Celery eats up RAM.
We're using Celery in Django REST with Redis as the broker. Celery is used to send and retry sending callbacks, if unsuccessful (retry policy was to try sending callbacks with exponentially growing timeout between attempts, already removed).

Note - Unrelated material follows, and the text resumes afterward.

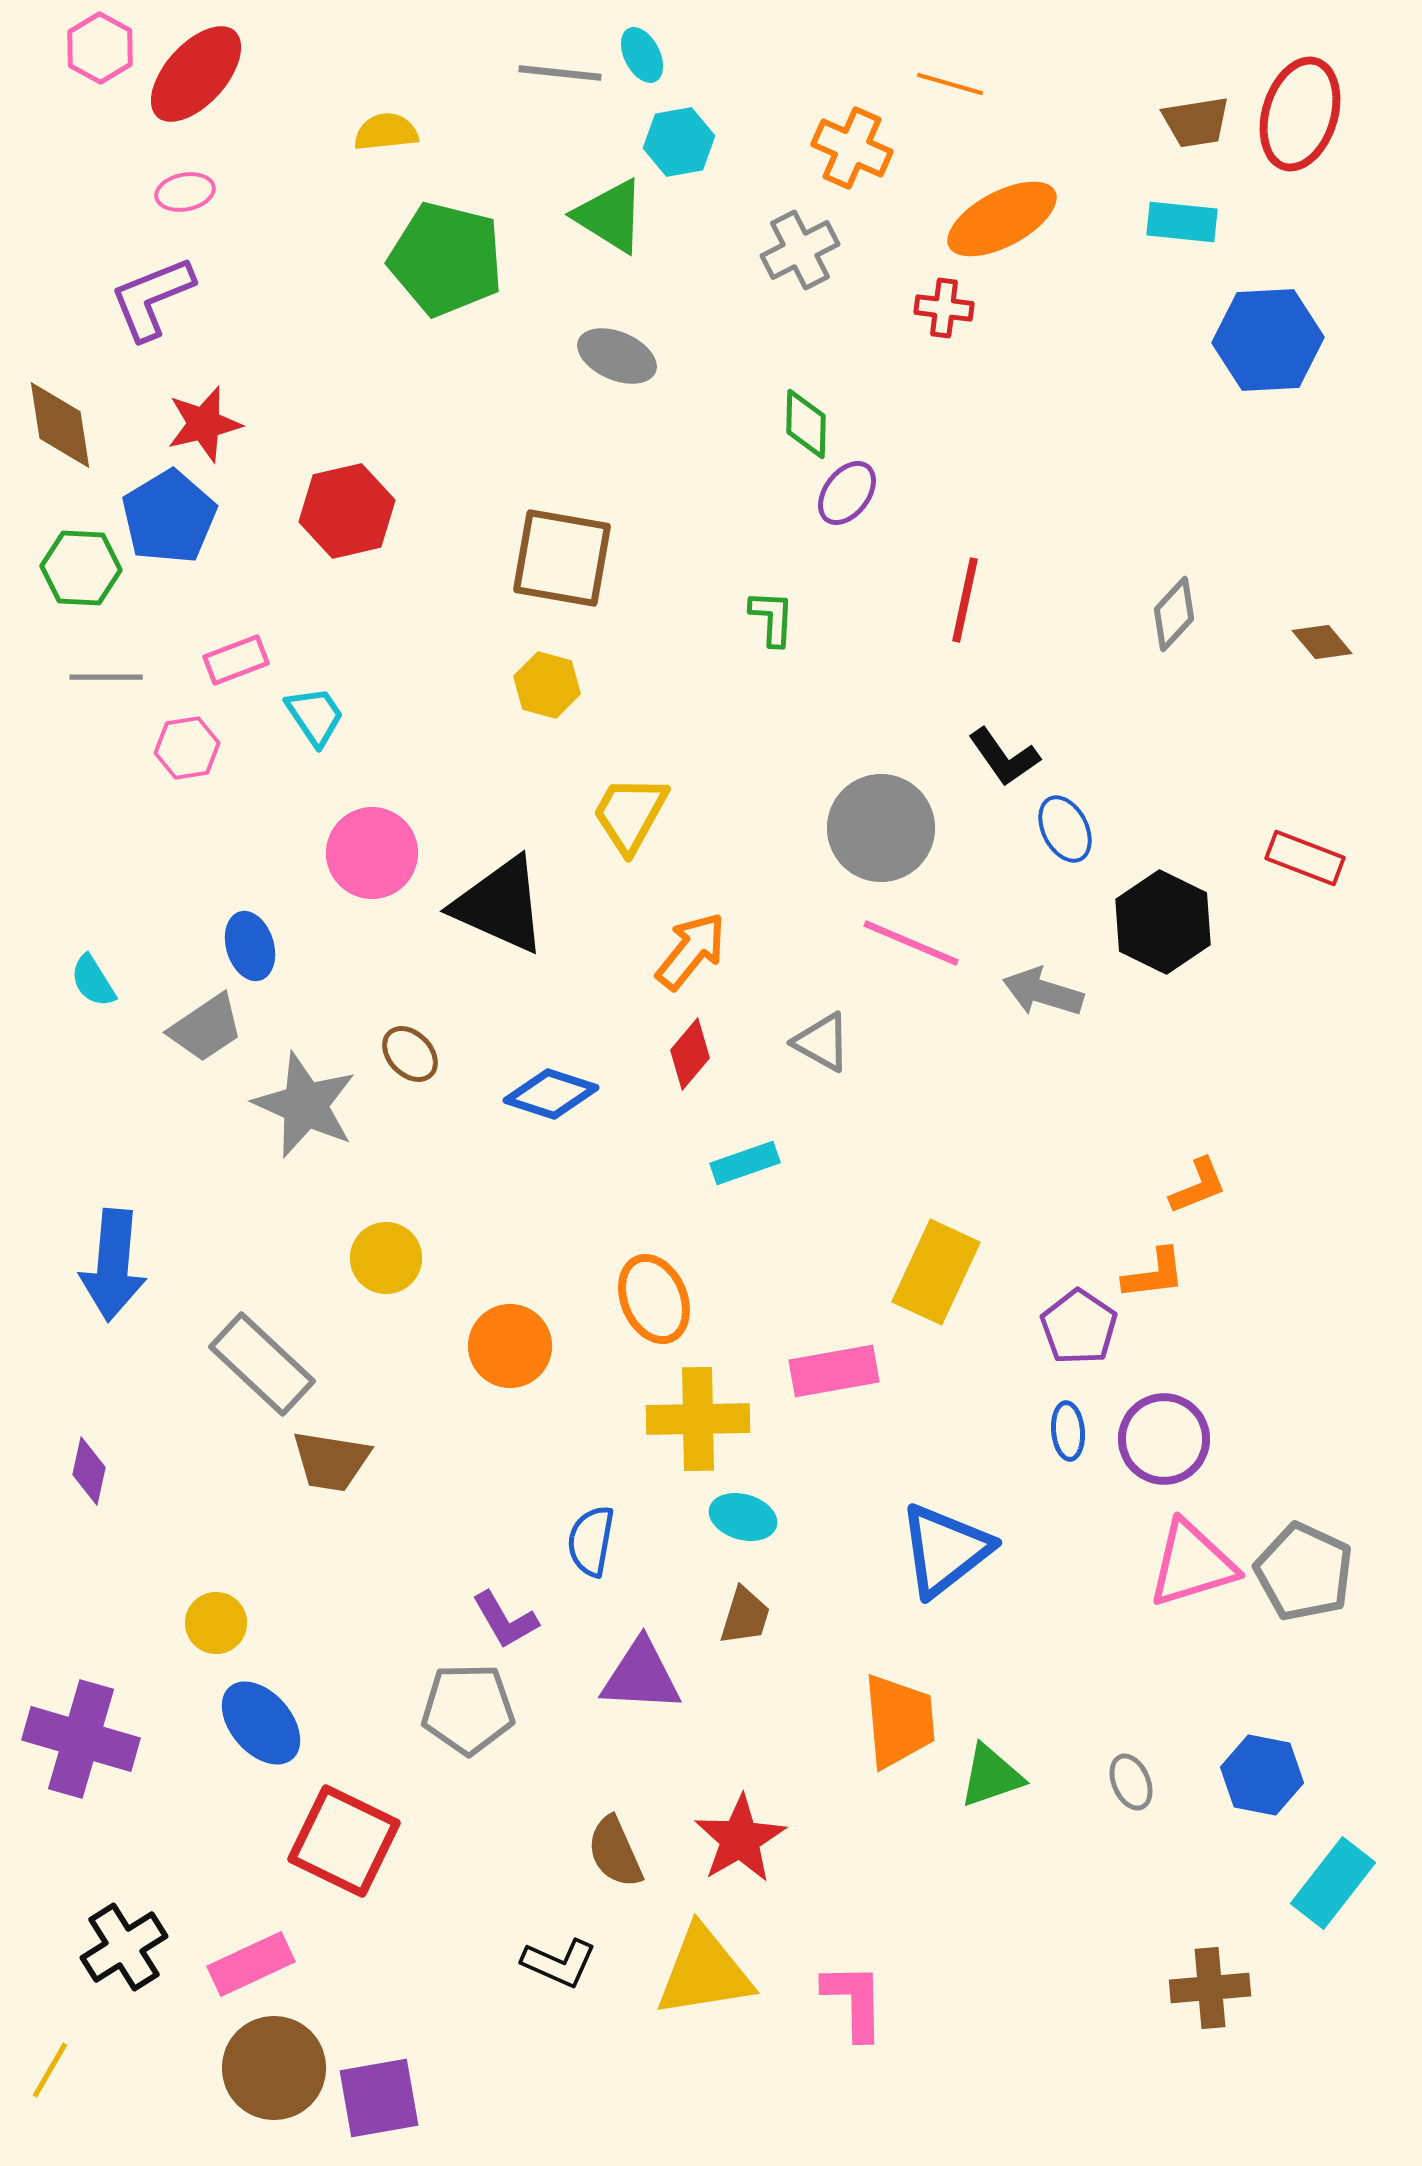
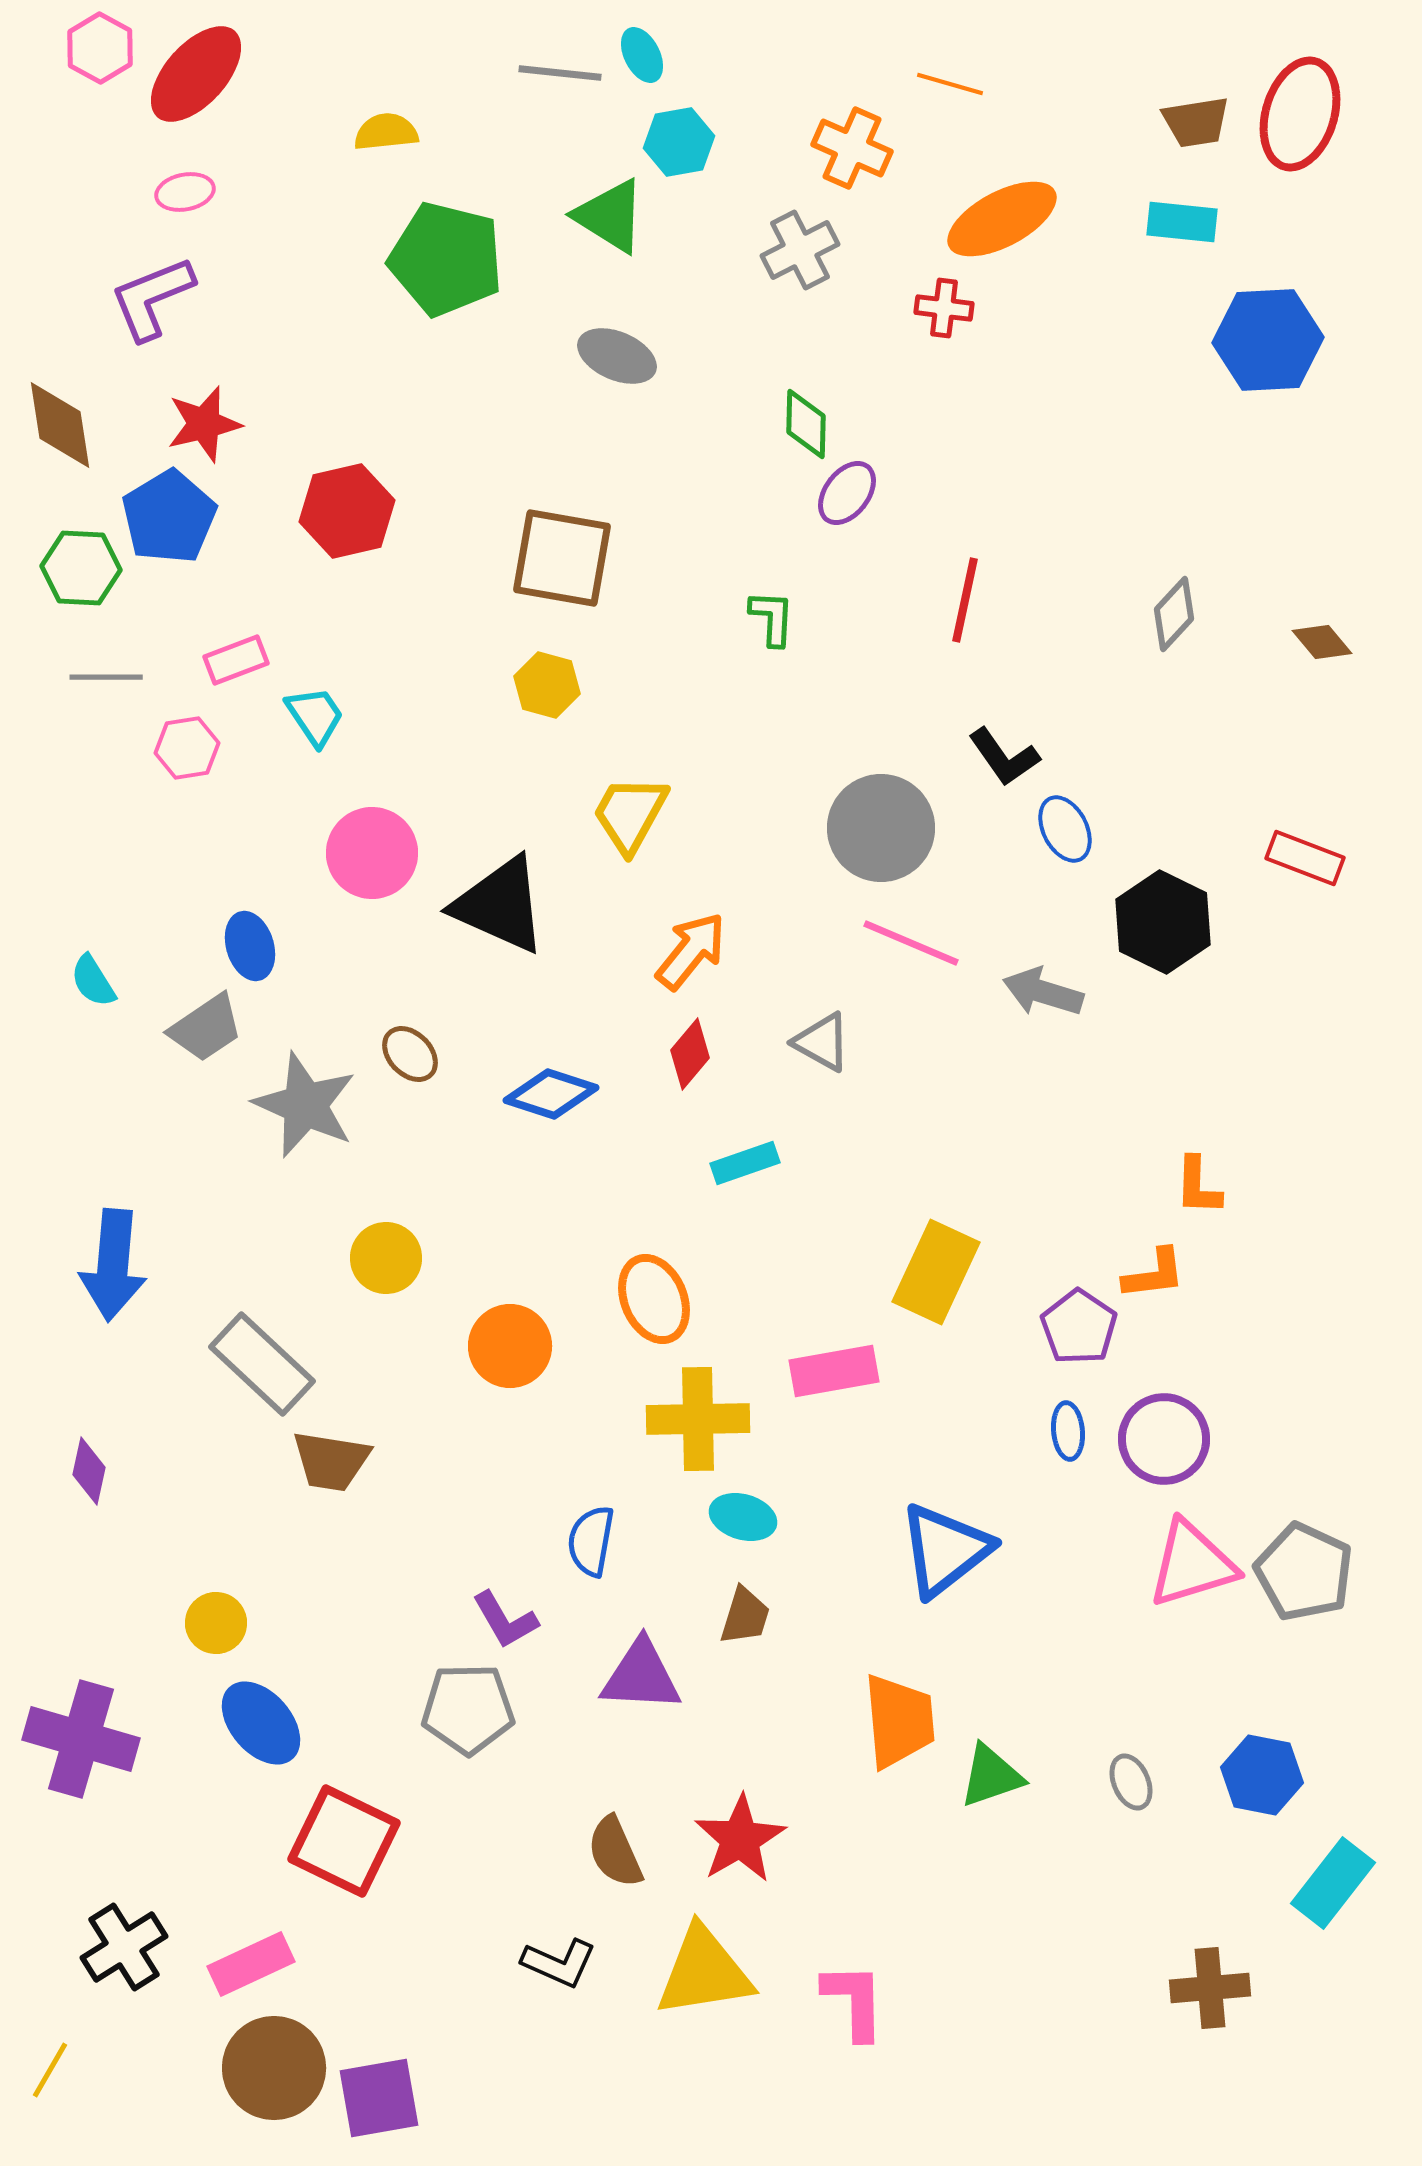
orange L-shape at (1198, 1186): rotated 114 degrees clockwise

Once around every 1m 40s the use of RAM increases by 48mb while there's spam of this in the logs for a few seconds:
celery_worker-1 | [2024-06-06 19:17:32,442: INFO/MainProcess] Task core.requests.celery_tasks.send_callback_task[6135c471-7f7e-471c-9f05-ba126418c002] received
celery_worker-1 | [2024-06-06 19:17:32,444: INFO/MainProcess] Task core.requests.celery_tasks.send_callback_task[6135c471-7f7e-471c-9f05-ba126418c002] received
celery_worker-1 | [2024-06-06 19:17:32,445: INFO/MainProcess] Task core.requests.celery_tasks.send_callback_task[6135c471-7f7e-471c-9f05-ba126418c002] received
... more 14 times
celery_worker-1 | [2024-06-06 19:17:32,468: INFO/MainProcess] Task core.requests.celery_tasks.send_callback_task[f4aaa14f-8bda-442a-8856-af40f1d68e6d] received
celery_worker-1 | [2024-06-06 19:17:32,469: INFO/MainProcess] Task core.requests.celery_tasks.send_callback_task[f4aaa14f-8bda-442a-8856-af40f1d68e6d] received
celery_worker-1 | [2024-06-06 19:17:32,471: INFO/MainProcess] Task core.requests.celery_tasks.send_callback_task[f4aaa14f-8bda-442a-8856-af40f1d68e6d] received
celery_worker-1 | [2024-06-06 19:17:32,472: INFO/MainProcess] Task core.requests.celery_tasks.send_callback_task[f4aaa14f-8bda-442a-8856-af40f1d68e6d] received
... more 55 times and many more with different IDs
After some time we even get this in the logs:
celery_worker-1 | [2024-06-07 17:32:56,200: INFO/MainProcess] Task core.requests.celery_tasks.send_callback_task[bb4b48c5-92d1-4226-aadf-bfdc387d4baf] received
celery_worker-1 | [2024-06-07 17:32:56,200: WARNING/MainProcess] QoS: Disabled: prefetch_count exceeds 65535
The new tasks get executed instantly with logs like this (with no warnings about prefetch_count):
celery_worker-1 | [2024-06-07 16:31:28,595: INFO/MainProcess] Task core.requests.celery_tasks.send_callback_task[7cdda9a2-ad10-434e-82c2-5232e64dc3b1] received
celery_worker-1 | [2024-06-07 16:31:28,736: INFO/ForkPoolWorker-72] core.requests.celery_tasks.send_callback_task[7cdda9a2-ad10-434e-82c2-5232e64dc3b1]: {'msg': 'Callback sent!'}
So I'm guessing these tasks are not executed, because no "sent" and no "failed" messages are present in the logs with these task IDs.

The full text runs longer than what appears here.